■ Task description ■
Reproduce, without any change, the span of lines from the opening of the records below to the line containing "#splywybardo", inclusive.

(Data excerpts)
-----
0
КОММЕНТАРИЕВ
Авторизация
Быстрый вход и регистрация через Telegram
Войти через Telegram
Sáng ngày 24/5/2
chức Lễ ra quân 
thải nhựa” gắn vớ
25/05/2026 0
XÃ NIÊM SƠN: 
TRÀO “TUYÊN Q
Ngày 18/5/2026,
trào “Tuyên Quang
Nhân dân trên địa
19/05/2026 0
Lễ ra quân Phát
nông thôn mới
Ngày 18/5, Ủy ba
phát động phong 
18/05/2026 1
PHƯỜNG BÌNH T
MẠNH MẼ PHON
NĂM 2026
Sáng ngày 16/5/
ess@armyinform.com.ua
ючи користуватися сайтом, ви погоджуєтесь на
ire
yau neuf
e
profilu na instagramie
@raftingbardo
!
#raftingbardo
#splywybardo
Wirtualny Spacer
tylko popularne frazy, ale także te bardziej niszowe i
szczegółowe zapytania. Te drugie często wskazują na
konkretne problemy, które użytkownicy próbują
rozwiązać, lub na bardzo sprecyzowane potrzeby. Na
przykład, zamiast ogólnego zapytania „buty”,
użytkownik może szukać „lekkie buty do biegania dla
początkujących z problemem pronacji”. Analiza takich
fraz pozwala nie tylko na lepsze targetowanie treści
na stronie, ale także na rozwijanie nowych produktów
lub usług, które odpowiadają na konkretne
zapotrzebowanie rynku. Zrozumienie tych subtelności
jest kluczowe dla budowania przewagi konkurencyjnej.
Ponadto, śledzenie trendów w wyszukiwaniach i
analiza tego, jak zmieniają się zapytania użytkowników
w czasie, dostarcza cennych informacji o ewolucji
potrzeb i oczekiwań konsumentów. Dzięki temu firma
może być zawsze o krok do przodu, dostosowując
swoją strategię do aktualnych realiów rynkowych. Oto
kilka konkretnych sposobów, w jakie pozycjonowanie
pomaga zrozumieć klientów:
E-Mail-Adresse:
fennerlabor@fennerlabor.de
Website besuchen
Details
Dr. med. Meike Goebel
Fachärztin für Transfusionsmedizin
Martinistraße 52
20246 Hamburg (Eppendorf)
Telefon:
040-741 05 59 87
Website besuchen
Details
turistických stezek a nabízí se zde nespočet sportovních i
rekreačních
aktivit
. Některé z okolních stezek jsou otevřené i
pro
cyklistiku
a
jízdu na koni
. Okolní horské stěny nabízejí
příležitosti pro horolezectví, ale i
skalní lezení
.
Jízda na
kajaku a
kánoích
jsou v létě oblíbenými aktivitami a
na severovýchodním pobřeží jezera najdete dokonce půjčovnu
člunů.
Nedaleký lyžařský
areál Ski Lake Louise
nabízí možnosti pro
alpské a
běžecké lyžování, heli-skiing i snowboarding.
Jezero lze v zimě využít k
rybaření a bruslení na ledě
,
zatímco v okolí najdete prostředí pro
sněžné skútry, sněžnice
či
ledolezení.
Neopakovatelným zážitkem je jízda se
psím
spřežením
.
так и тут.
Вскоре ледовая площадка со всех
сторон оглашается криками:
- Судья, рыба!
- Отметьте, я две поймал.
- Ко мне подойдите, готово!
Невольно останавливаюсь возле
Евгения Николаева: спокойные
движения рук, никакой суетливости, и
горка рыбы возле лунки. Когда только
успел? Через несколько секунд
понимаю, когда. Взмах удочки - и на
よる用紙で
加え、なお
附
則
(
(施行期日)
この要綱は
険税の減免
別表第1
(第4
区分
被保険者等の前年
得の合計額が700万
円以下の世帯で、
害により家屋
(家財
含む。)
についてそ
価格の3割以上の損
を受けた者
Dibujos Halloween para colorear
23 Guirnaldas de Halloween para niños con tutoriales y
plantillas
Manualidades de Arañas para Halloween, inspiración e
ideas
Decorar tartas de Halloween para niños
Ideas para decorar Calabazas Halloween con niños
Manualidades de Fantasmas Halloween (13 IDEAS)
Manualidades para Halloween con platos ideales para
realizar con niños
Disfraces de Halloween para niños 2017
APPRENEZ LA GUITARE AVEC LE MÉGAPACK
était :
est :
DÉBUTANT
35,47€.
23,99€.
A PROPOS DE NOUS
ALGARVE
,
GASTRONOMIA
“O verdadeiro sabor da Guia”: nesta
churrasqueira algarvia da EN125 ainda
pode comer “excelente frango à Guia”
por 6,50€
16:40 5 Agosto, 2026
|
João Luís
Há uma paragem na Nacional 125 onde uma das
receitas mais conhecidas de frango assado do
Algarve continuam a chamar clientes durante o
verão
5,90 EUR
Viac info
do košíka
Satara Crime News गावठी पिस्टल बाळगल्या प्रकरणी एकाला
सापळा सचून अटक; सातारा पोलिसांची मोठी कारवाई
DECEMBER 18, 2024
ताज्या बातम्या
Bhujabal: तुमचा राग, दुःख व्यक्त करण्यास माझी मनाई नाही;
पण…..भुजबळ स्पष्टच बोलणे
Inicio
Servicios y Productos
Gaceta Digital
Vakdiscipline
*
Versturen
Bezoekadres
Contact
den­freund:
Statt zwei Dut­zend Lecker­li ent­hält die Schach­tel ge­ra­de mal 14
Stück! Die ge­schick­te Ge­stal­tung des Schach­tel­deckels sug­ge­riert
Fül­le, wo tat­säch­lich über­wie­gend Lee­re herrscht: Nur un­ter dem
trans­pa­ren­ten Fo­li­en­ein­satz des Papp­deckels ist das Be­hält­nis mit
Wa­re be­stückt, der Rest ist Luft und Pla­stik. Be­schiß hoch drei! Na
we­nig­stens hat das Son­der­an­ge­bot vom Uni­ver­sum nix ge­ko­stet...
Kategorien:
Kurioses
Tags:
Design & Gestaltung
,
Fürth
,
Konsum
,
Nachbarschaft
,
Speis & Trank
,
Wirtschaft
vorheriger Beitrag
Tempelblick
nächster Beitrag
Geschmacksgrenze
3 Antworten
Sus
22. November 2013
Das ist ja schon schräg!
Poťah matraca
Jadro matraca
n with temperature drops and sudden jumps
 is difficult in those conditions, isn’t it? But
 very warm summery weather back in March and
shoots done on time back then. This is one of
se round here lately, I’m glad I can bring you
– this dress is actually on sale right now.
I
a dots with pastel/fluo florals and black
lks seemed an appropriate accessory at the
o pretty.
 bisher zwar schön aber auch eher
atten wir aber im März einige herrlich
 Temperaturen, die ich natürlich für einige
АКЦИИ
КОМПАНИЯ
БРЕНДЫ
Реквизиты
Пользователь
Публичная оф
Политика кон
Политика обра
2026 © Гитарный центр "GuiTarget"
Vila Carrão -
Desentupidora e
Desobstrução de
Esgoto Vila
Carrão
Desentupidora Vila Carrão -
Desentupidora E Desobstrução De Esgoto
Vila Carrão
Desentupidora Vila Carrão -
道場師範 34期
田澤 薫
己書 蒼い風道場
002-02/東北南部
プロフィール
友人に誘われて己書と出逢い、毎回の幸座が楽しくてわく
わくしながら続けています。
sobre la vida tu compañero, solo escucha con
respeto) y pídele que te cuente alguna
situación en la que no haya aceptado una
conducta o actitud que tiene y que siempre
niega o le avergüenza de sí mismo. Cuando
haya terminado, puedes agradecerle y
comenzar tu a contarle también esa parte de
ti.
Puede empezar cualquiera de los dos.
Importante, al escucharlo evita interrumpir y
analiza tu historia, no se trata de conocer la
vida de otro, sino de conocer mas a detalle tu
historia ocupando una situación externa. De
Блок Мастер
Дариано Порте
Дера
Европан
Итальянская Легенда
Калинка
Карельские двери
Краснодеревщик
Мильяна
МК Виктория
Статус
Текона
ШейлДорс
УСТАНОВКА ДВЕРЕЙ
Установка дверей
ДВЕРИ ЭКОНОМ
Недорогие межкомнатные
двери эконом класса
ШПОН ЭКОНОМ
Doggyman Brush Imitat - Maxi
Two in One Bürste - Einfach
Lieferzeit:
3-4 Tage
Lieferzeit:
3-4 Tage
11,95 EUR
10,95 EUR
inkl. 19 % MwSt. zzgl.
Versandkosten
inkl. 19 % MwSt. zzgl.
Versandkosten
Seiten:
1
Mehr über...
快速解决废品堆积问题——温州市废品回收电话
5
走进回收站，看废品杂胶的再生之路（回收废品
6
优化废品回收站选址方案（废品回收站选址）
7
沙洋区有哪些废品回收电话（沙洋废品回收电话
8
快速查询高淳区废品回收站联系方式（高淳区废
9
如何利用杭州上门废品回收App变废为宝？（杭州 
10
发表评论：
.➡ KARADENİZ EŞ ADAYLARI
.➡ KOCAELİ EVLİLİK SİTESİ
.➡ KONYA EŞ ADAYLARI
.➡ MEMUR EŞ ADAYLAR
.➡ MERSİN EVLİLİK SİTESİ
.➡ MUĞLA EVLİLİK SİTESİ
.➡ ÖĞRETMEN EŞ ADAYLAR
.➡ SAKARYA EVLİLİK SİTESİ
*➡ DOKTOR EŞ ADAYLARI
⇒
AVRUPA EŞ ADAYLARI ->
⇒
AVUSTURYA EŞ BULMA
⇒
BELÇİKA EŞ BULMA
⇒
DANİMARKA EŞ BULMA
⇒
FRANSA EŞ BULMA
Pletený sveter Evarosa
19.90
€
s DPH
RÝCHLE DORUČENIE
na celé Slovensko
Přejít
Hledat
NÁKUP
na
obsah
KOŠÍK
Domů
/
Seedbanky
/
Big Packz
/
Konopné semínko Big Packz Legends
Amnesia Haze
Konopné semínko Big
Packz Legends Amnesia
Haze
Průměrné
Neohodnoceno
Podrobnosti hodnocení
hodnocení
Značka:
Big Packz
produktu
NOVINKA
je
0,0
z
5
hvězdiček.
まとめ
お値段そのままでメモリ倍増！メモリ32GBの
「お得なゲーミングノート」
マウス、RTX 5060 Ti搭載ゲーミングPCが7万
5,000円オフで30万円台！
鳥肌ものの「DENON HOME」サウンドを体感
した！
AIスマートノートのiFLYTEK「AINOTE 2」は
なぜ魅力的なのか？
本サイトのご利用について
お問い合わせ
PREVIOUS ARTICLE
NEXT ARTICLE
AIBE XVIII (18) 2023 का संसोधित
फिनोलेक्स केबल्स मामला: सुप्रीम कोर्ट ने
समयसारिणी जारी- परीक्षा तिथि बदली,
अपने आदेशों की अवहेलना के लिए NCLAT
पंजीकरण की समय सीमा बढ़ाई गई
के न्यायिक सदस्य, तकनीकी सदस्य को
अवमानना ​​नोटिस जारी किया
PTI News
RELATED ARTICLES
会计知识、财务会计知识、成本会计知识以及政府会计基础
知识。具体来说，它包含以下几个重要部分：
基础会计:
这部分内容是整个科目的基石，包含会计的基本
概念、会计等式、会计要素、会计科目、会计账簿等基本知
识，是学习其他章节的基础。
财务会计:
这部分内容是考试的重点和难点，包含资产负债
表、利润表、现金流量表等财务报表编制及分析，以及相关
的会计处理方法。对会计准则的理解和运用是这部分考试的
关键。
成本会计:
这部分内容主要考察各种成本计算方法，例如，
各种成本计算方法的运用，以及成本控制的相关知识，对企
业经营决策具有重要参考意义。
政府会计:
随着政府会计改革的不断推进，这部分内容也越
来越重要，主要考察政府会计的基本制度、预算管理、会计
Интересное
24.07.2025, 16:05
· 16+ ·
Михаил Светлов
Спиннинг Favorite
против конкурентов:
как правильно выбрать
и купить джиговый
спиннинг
-----
■ Written response ■
0
КОММЕНТАРИЕВ
Авторизация
Быстрый вход и регистрация через Telegram
Войти через Telegram
Sáng ngày 24/5/2
chức Lễ ra quân 
thải nhựa” gắn vớ
25/05/2026 0
XÃ NIÊM SƠN: 
TRÀO “TUYÊN Q
Ngày 18/5/2026,
trào “Tuyên Quang
Nhân dân trên địa
19/05/2026 0
Lễ ra quân Phát
nông thôn mới
Ngày 18/5, Ủy ba
phát động phong 
18/05/2026 1
PHƯỜNG BÌNH T
MẠNH MẼ PHON
NĂM 2026
Sáng ngày 16/5/
ess@armyinform.com.ua
ючи користуватися сайтом, ви погоджуєтесь на
ire
yau neuf
e
profilu na instagramie
@raftingbardo
!
#raftingbardo
#splywybardo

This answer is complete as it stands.